▶ [Supplied data]:

_ _ _ _

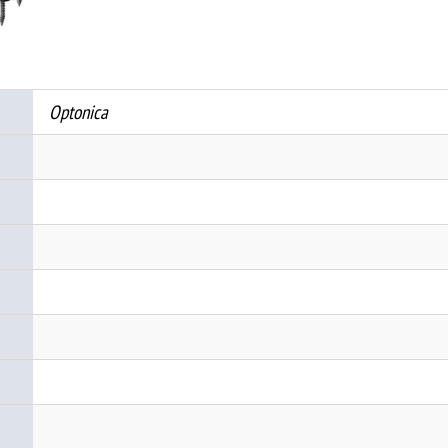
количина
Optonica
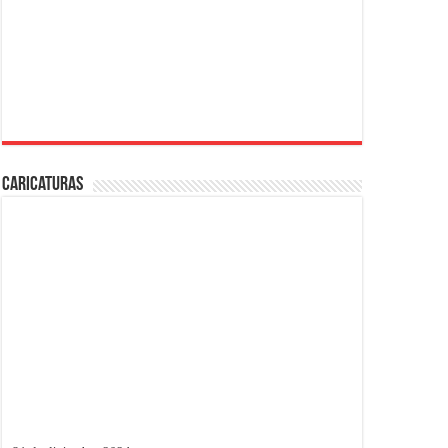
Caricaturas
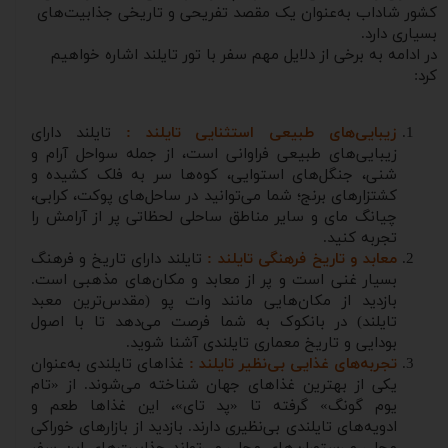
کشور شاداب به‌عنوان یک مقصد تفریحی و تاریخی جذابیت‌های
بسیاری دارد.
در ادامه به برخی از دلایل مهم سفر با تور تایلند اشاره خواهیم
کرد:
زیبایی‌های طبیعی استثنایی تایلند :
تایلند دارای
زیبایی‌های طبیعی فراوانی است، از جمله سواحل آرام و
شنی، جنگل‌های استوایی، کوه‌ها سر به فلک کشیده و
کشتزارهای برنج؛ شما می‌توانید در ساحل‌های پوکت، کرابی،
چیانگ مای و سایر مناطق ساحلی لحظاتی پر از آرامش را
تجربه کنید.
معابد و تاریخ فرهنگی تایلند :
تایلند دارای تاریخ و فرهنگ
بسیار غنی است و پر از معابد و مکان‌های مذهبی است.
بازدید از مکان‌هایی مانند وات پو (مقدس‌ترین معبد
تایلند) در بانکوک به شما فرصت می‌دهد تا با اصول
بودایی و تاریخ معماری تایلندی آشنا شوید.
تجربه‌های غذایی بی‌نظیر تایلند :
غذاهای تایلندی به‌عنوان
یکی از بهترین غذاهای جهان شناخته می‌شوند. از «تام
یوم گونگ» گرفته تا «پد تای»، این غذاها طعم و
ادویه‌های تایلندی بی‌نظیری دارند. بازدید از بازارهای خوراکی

_ _ _ _

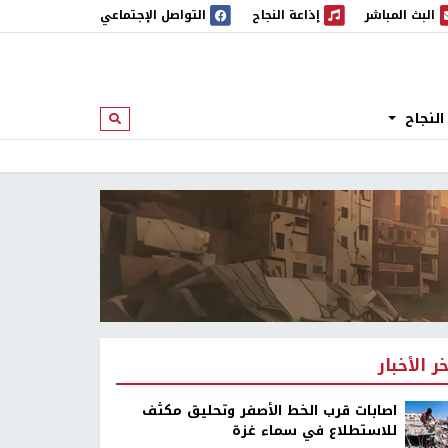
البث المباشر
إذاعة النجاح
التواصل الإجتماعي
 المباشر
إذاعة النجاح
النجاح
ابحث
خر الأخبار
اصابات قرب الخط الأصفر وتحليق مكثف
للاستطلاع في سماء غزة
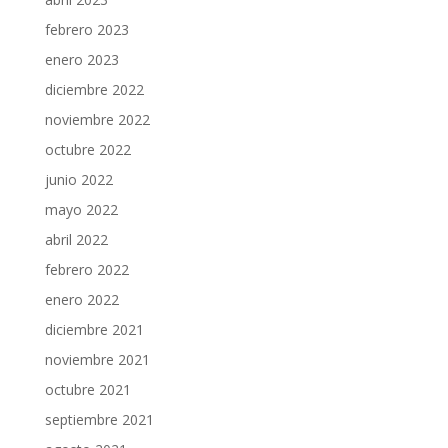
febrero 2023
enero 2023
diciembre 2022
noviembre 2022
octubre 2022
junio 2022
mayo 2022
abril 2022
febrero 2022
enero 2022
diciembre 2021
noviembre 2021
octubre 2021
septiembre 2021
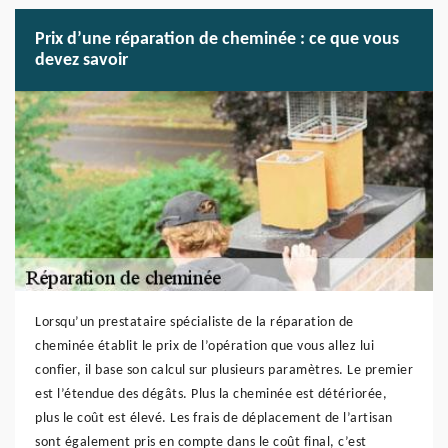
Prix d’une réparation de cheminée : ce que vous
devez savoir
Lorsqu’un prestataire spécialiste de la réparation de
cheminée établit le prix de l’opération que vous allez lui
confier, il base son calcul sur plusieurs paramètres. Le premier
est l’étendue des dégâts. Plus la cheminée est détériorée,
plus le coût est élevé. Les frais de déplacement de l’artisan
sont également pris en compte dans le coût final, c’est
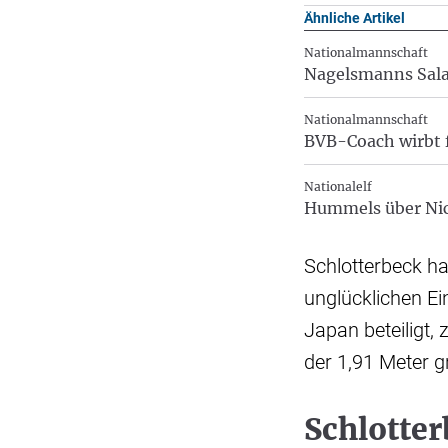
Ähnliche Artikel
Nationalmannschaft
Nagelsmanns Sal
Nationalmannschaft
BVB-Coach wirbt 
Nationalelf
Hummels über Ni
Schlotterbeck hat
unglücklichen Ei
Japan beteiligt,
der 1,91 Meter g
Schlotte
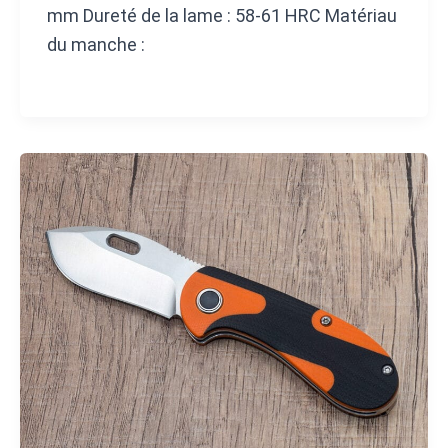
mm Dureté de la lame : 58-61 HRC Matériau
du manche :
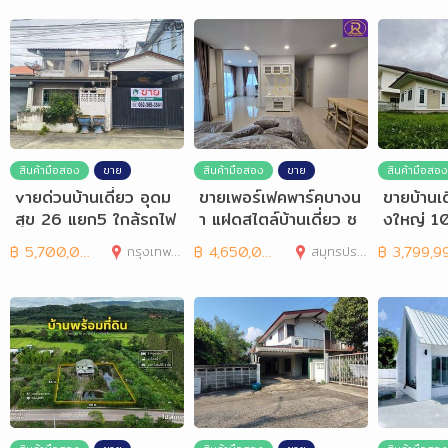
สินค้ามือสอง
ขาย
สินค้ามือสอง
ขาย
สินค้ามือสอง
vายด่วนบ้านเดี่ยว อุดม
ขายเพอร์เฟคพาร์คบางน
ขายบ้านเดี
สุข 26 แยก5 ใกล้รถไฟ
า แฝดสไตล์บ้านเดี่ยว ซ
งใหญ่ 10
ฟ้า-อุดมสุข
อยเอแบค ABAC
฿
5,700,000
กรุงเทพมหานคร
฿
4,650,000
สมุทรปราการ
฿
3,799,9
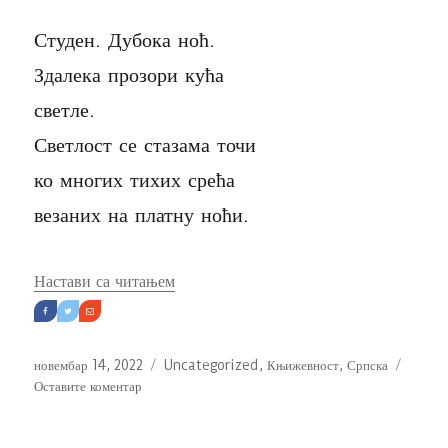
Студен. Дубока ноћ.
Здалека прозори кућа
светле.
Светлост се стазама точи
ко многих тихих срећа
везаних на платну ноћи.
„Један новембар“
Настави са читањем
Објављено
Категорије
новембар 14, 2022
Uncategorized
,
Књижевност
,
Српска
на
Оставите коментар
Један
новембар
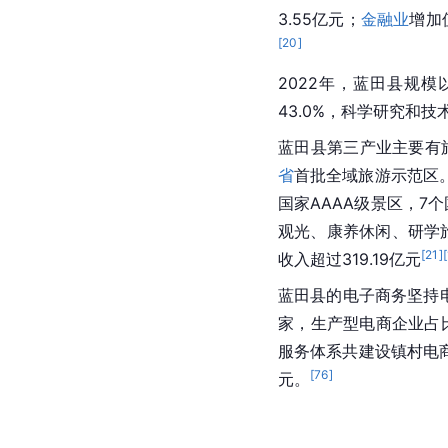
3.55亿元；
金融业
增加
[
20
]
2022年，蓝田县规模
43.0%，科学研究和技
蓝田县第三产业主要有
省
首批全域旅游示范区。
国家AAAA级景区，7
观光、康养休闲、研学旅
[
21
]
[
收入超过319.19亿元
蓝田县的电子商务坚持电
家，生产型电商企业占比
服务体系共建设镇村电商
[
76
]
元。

_ _ _ _

From the data above, return only the lines starting at the line that holds "Светлост се стазама точи" and ending at the line that holds "国家AAAA级景区，7", word for word and without pictures.

▶ [Answer section]:
Светлост се стазама точи
ко многих тихих срећа
везаних на платну ноћи.
„Један новембар“
Настави са читањем
Објављено
Категорије
новембар 14, 2022
Uncategorized
,
Књижевност
,
Српска
на
Оставите коментар
Један
новембар
3.55亿元；
金融业
增加
[
20
]
2022年，蓝田县规模
43.0%，科学研究和技
蓝田县第三产业主要有
省
首批全域旅游示范区。
国家AAAA级景区，7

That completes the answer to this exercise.